Essa configuração geométrica é resultado da formação do sistema solar a partir de um disco de poeira e gás em rotação. Para romper essa trajetória, são necessárias manobras gravitacionais complexas e alto consumo de energia. Anteriormente, apenas a missão Ulysses, operada entre 1990 e 2009, estudou os polos solares, mas a ausência de câmeras limitou a coleta a dados de campos magnéticos e partículas, mantendo a região visualmente invisível.

Lançada em fevereiro de 2020, a Solar Orbiter utilizou assistências gravitacionais de Vênus para alterar sua rota. Em março de 2025, a sonda atingiu a inclinação de 17 graus — mais que o dobro de missões anteriores com capacidade de imagem — e operou três instrumentos simultaneamente. O PHI mapeou o campo magnético e registrou imagens em luz visível, o EUI capturou a atmosfera solar em ultravioleta e o SPICE mediu a velocidade de materiais em diferentes camadas, permitindo uma análise tridimensional inédita.

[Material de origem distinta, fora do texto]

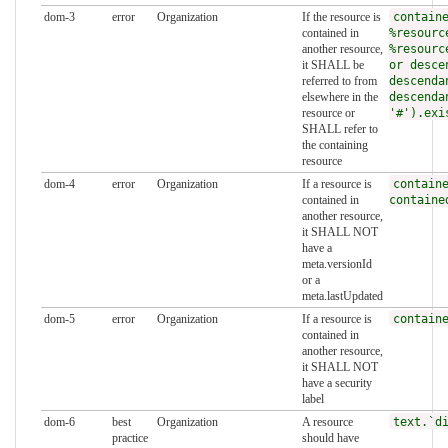
dom-3
error
Organization
If the resource is
contain
contained in
%resourc
another resource,
%resourc
it SHALL be
or desce
referred to from
descenda
elsewhere in the
descenda
resource or
'#').exi
SHALL refer to
the containing
resource
dom-4
error
Organization
If a resource is
contain
contained in
containe
another resource,
it SHALL NOT
have a
meta.versionId
or a
meta.lastUpdated
dom-5
error
Organization
If a resource is
contain
contained in
another resource,
it SHALL NOT
have a security
label
dom-6
best
Organization
A resource
text.`d
practice
should have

As imagens revelaram que o polo sul apresenta polaridades opostas misturadas, em vez de uma polaridade dominante, evidenciando um estado altamente desorganizado. Esse fenômeno ocorre durante o máximo solar, fase do ciclo de aproximadamente 11 anos em que o campo magnético da estrela se inverte, provocando o aumento de erupções, manchas solares e ejeções de massa coronal. Além disso, os dados indicaram que o material magnético se desloca para os polos a velocidades entre 10 e 20 metros por segundo, valor significativamente superior ao previsto por modelos anteriores.

A descoberta impacta a compreensão sobre a formação de ciclos solares futuros, já que os fluxos polares definem a intensidade do próximo ciclo. Como os modelos atuais foram construídos com base em observações restritas ao plano equatorial, a inclusão de dados polares é crítica para aprimorar a capacidade de previsão. Essa precisão é essencial para mitigar riscos a satélites, sistemas de navegação e redes elétricas, evitando eventos como o apagão de Quebec em 1989 e os danos em transformadores na África do Sul em 2003.

A Solar Orbiter também analisa a expansão do vento solar em três dimensões, contribuindo para o estudo da heliosfera e da proteção do sistema solar contra a radiação cósmica. Em setembro de 2024, a sonda já havia registrado a formação de estruturas magnéticas instáveis antes de uma erupção de classe M7.7, indicando caminhos para prever tais eventos com maior antecedência.

A missão continuará utilizando assistências gravitacionais para ampliar a inclinação orbital, com previsão de atingir 24 graus em 2026 e 33 graus em 2029. Atualmente, a análise de possíveis estruturas dinâmicas na região polar pode levar à revisão de conceitos consolidados e de modelos sobre a dinâmica interna da estrela.